Profiling Node.js Applications
Imagine your application is running smoothly, but suddenly, you notice a high load with CPU usage spiking to 95% or even 100%. This is often an indication of CPU-bound tasks in your Node.js application.
CPU-bound tasks require substantial processing power and can't be easily shifted to other resources, such as I/O operations. These tasks include intensive calculations, image/video processing, cryptographic operations, and machine learning inference.
To find out the culprit code and fix the high CPU usage, you'll need to profile your application. This guide will explore some tools and techniques for profiling Node.js applications.
Let's get started!
Prerequisites
Before you dive in, ensure you have the following:
- The latest version of Node.js and npm installed on your machine.
- Familiarity with building basic applications using Node.js.
Step 1 — Downloading the demo project
To demonstrate how to profile an application, you'll work with a Node.js project that uses a Fastify server. This server includes an endpoint that allows users to register by submitting a password. The server hashes the password with a randomly generated salt for secure storage.

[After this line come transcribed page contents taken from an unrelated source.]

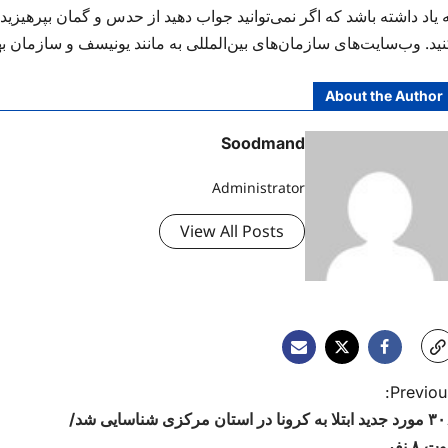
 یاد داشته باشد که اگر نمی‌توانید جواب دهید از حدس و گمان بپرهیزید. ا
نید. وب‌سایت‌های سازمان‌های بین‌المللی به مانند یونیسف و سازمان 
About the Author
Soodmand
Administrator
View All Posts
Previous
۳۰۶ مورد جدید ابتلا به کرونا در استان مرکزی شناسایی شد/
ت ۸ نفر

The hashing process is CPU-bound, often resulting in high CPU usage.
Begin by cloning the following repository to your machine with the following command:
git clone https://github.com/betterstack-community/nodejs-profiler-demo.git
Next, navigate to the newly created directory:
cd nodejs-profiling-demo
Install dependencies, including Fastify (a web framework) and Autocannon (a load-testing tool), by running the following command:
npm install
After installing dependencies, launch the development server:
node index.js
You should see the following output:
server listening on 3000
Open another terminal to test the server:
curl -X POST -H "Content-Type: application/json" -d '{"password":"userPassword123"}' http://localhost:3000/register
Upon running the command, you will receive a response that looks similar to this but with different values:
{"salt":"c2f1e60a8d47afed730eb7f3d84b7e39","hashedPassword":"4f9f64c8c631418c46392faa46f4ea2f247e1216fbec302ca49af3add4d5e9428f7ae9e07c716038082e14aaf7d01eac62f0d2820eabf79e398426720c819e13"}
The password is hashed for secure storage instead of being stored directly in a database; the application merely logs it.

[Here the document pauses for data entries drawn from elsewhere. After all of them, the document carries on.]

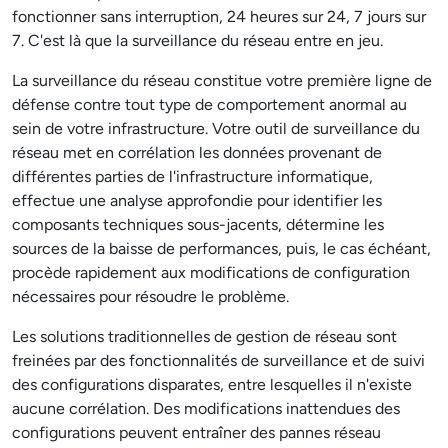
fonctionner sans interruption, 24 heures sur 24, 7 jours sur
7. C'est là que la surveillance du réseau entre en jeu.
La surveillance du réseau constitue votre première ligne de
défense contre tout type de comportement anormal au
sein de votre infrastructure. Votre outil de surveillance du
réseau met en corrélation les données provenant de
différentes parties de l'infrastructure informatique,
effectue une analyse approfondie pour identifier les
composants techniques sous-jacents, détermine les
sources de la baisse de performances, puis, le cas échéant,
procède rapidement aux modifications de configuration
nécessaires pour résoudre le problème.
Les solutions traditionnelles de gestion de réseau sont
freinées par des fonctionnalités de surveillance et de suivi
des configurations disparates, entre lesquelles il n'existe
aucune corrélation. Des modifications inattendues des
configurations peuvent entraîner des pannes réseau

The hashing process can be observed in the index.js
file, specifically within the /register
endpoint:
fastify.post("/register", (request, reply) => {
const { password } = request.body;
if (!password) {
return reply.status(400).send({ error: "Password is required" });
}
const salt = crypto.randomBytes(16).toString("hex");
const hashedPassword = crypto
.pbkdf2Sync(password, salt, 100000, 64, "sha512")
.toString("hex");
reply.send({ salt, hashedPassword });
});
However, the synchronous hashing operation with crypto.pbkdf2Sync
blocks the event loop until the hashing process completes, which can lead to performance degradation and scalability issues. Consequently, incoming requests may experience delays or timeouts while waiting for the synchronous operation to finish.
As a result, incoming requests may experience delays or timeouts while awaiting the completion of the synchronous hashing operation.
Step 2 — Differentiating CPU-Bound vs I/O-Bound Tasks
Computer programs often have tasks classified into two major categories: I/O-bound tasks and CPU-bound tasks.
I/O-bound tasks involve operations typically managed by the operating system, such as file I/O, network requests, or database interactions. In Node.js, with its single-threaded nature, these tasks don't block the event loop because they're handled asynchronously. Node.js leverages an event-driven architecture and non-blocking I/O operations, allowing it to continue executing other code while waiting for I/O tasks to finish. This enables efficient management of multiple I/O operations simultaneously. Examples include fetching data from APIs, reading files from disk, or database queries.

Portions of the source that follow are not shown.